– A edição italiana de A derrota do Ocidente, acaba de ser publicada
Emmanuel Todd [*]
Entrevistado por Daniele Labanti
DL: Professor Todd, foi escrito em França que o senhor quer “fazer passar os seus sonhos por realidade” e que o que diz não tem qualquer base científica. Como responde?
A questão não é saber o que a imprensa francesa escreve sobre mim, mas conhecer os factos revelados pela história atual. O facto é que os EUA não conseguiram produzir o equipamento militar de que os ucranianos necessitam, porque é um facto que o poder da sua indústria foi esvaziado pela financeirização. É um facto que o exército ucraniano está em retirada e tem dificuldade em recrutar soldados. É um facto que as sanções económicas ocidentais causaram mais danos à economia da Europa do que à da Rússia, e é também um facto que a estabilidade política da França está agora mais ameaçada do que a da Rússia.
A reestruturação da economia russa foi possível graças ao facto de a Rússia produzir mais engenheiros do que os EUA e de países que não são aliados nem súbditos dos EUA terem continuado a fazer comércio com a Rússia. Os comentários de grande parte da imprensa francesa sobre os meus sonhos – Le Monde, Libération, L’Expres, etc – sugerem que são eles que estão a viver num sonho. O êxito do meu livro em França também sugere o facto de esta imprensa “nem sempre ser levada a sério pelos franceses”.

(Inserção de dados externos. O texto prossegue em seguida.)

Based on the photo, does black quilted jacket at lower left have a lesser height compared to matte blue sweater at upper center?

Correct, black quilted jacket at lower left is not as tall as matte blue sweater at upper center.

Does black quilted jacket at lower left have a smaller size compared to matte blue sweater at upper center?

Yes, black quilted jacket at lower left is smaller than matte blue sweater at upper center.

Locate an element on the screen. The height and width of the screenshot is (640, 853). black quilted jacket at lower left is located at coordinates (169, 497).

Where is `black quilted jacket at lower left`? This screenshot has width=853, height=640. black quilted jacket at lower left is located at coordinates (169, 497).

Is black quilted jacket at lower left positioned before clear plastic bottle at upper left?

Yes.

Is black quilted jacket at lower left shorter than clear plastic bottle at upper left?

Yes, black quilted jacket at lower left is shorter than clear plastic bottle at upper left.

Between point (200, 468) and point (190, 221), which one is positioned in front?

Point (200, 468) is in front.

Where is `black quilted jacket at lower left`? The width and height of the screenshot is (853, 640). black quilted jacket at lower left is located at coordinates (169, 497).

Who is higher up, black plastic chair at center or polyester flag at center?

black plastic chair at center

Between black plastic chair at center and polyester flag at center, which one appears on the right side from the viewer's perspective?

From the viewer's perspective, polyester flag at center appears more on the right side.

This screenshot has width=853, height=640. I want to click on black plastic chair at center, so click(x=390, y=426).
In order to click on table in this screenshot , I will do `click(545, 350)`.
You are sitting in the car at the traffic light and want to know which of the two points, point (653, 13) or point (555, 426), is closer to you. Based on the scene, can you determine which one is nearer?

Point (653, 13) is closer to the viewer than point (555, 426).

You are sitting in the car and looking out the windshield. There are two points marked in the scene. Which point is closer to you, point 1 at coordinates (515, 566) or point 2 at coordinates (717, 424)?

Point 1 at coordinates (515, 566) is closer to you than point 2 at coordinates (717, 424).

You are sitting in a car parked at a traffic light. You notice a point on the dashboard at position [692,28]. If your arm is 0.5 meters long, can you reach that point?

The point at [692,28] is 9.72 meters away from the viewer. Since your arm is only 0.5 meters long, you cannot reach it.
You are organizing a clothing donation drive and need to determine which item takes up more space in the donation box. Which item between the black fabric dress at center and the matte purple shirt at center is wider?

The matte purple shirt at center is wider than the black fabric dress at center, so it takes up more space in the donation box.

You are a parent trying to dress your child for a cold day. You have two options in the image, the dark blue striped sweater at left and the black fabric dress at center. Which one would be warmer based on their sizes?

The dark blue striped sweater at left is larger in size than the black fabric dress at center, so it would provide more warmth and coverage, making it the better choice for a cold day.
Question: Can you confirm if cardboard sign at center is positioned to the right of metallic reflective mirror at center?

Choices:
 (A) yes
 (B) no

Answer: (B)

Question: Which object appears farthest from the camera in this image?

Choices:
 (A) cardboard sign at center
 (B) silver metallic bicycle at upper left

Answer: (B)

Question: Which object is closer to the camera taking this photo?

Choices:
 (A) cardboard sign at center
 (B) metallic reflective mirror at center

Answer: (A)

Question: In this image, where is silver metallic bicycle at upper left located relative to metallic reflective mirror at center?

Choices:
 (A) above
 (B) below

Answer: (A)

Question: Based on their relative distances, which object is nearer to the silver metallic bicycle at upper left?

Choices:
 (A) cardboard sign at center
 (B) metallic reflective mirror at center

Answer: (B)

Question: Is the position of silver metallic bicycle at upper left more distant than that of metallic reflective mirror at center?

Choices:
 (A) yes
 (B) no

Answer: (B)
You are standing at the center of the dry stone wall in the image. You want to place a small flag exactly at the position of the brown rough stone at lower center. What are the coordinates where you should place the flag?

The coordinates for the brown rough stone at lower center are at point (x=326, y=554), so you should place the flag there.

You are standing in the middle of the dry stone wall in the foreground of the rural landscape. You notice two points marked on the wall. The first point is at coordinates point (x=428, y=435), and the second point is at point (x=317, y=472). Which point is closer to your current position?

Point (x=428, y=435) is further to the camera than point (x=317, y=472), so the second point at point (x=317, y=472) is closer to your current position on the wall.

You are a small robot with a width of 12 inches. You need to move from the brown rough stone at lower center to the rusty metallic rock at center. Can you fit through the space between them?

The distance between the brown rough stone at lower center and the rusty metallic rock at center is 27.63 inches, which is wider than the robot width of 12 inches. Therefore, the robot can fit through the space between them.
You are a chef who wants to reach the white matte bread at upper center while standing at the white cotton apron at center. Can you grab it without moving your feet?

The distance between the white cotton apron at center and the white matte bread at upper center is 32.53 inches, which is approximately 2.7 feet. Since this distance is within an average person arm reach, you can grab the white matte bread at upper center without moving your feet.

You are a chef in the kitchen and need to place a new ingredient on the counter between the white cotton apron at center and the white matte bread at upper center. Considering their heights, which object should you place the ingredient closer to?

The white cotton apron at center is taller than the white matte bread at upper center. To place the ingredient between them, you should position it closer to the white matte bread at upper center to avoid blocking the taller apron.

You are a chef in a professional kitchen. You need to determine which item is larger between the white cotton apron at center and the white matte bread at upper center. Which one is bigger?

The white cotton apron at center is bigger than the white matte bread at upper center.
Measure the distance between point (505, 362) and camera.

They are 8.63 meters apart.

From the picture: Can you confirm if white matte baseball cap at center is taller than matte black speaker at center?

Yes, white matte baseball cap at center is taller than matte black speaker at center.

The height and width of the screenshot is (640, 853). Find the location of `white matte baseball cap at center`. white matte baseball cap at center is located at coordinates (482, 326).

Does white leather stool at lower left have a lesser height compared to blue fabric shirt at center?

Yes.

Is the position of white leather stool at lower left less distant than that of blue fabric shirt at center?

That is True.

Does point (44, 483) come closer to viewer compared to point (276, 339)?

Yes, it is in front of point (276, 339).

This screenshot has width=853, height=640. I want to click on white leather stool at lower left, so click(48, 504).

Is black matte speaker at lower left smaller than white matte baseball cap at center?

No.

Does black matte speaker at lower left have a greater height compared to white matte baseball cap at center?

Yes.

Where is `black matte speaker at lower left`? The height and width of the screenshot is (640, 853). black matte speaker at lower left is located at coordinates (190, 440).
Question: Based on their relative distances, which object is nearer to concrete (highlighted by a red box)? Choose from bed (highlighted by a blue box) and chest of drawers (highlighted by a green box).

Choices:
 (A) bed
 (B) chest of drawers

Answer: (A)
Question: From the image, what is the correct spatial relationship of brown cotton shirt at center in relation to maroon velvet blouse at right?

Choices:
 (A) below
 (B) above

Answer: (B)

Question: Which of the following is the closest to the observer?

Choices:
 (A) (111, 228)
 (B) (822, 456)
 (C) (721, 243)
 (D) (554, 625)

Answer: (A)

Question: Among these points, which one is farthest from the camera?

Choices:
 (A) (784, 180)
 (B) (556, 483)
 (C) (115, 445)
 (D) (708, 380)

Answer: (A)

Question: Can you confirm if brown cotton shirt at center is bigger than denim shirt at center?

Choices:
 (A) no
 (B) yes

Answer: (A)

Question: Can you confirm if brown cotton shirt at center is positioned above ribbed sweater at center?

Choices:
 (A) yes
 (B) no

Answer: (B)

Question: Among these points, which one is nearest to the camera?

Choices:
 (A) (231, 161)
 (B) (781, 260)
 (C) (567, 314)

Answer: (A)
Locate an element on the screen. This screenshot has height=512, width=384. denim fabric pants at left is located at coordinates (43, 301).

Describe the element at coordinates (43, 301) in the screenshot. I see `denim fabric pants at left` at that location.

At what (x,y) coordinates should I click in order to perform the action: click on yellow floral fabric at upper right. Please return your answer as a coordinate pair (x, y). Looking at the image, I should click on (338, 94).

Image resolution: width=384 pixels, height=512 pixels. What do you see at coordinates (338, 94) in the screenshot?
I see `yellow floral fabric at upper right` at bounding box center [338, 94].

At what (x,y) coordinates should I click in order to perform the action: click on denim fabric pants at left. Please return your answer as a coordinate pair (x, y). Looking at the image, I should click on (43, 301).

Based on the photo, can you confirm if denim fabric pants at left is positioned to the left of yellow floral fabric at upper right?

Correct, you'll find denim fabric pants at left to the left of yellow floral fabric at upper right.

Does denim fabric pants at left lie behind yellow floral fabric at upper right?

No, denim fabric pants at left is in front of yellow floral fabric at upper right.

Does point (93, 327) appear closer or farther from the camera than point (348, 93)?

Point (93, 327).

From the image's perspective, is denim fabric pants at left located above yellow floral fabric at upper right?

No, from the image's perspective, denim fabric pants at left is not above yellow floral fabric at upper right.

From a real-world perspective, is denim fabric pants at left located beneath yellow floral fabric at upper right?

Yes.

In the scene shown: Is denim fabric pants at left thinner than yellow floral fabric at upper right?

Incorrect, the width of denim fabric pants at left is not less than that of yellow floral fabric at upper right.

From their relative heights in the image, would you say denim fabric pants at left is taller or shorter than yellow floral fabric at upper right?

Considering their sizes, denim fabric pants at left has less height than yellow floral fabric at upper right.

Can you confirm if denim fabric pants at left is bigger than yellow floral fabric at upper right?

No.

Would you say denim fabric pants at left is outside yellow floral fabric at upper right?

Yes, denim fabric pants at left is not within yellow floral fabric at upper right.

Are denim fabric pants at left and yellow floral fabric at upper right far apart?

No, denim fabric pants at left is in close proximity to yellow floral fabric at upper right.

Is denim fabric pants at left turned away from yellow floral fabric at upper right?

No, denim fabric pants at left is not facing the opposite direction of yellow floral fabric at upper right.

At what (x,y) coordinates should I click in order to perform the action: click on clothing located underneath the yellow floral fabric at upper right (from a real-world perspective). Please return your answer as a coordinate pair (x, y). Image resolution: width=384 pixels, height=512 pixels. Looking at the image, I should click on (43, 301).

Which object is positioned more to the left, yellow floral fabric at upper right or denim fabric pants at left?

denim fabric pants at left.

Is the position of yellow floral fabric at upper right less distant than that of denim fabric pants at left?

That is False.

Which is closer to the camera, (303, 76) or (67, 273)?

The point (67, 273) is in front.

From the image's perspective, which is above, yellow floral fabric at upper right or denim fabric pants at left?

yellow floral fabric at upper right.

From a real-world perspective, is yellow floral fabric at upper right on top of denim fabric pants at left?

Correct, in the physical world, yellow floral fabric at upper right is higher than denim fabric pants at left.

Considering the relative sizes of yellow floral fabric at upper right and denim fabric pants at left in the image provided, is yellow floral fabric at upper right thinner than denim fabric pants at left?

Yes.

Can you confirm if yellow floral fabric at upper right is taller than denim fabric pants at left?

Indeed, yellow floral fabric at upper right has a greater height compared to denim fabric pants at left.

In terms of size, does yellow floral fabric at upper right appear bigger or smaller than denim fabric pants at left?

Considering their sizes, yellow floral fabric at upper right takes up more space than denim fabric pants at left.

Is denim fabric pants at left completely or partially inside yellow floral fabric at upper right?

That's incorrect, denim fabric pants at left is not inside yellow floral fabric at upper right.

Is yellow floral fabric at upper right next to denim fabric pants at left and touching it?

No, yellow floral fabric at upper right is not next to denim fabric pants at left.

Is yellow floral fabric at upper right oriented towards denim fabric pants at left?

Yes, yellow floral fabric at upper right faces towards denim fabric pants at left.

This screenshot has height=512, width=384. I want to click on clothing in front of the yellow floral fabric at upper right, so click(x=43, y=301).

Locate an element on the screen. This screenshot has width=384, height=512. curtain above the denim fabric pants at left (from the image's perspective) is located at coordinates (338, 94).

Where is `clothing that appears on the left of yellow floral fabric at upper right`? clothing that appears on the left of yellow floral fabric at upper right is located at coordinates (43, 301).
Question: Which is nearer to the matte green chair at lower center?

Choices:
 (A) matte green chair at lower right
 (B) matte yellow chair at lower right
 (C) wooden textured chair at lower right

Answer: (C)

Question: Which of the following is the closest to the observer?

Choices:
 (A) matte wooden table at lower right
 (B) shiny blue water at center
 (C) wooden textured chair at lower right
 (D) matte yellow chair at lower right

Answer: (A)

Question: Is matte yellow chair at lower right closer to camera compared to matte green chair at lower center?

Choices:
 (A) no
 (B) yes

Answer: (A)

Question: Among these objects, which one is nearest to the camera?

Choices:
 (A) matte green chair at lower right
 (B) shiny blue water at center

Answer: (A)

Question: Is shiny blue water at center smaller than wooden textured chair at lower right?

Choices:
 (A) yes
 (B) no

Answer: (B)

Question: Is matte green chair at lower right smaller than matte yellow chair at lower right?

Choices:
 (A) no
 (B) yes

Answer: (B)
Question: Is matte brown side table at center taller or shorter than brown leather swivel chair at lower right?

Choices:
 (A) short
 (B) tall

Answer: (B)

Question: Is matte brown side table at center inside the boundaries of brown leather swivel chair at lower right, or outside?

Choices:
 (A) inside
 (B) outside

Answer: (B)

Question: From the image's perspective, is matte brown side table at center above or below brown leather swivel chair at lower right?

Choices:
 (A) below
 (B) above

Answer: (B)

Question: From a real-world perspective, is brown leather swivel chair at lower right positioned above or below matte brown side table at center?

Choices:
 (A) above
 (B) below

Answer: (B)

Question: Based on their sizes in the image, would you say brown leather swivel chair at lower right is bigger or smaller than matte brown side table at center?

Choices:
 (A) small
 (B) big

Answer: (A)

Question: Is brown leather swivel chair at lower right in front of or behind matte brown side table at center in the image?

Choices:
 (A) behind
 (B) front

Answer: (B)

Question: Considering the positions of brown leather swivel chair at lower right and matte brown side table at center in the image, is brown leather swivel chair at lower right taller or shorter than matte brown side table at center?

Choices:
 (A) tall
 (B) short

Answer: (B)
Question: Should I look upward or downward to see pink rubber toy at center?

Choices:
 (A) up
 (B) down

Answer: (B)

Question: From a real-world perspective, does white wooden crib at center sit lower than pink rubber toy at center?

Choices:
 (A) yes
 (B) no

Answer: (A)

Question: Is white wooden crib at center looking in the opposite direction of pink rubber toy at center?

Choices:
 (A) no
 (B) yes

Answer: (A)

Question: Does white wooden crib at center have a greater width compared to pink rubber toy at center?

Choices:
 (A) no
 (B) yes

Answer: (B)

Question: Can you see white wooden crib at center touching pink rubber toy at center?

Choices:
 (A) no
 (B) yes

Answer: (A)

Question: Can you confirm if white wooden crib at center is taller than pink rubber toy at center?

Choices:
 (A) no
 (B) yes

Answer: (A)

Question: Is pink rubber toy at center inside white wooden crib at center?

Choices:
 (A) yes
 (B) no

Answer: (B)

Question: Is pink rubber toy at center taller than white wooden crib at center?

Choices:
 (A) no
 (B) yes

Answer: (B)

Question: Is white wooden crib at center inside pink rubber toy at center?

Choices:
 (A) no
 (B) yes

DL: No entanto, o livro baseia-se nas suas teorias sobre o niilismo e a decadência religiosa na Europa. Pode explicar o seu significado?
Os últimos vestígios da estrutura social e moral de origem religiosa desapareceram. Atingiu-se o estado zero da religião. No entanto, a ausência de crenças, normas e hábitos de carácter ou origem religiosa deixa-nos com a angústia de ser um homem, um mortal, que não sabe o que está a fazer na terra. A reação mais banal a este vazio é o endeusamento do vazio: o niilismo, que leva ao impulso de destruir as coisas, as pessoas e a realidade. Falo aqui como antropólogo, como académico, e não como moralista. Temos de proteger as pessoas que acreditam pertencer a um género diferente do seu. É também surpreendente mas significativo que, ao aceitar a inflexibilidade do código genético, a ciência e a Igreja estejam agora do mesmo lado. Contra a afirmação niilista do falso.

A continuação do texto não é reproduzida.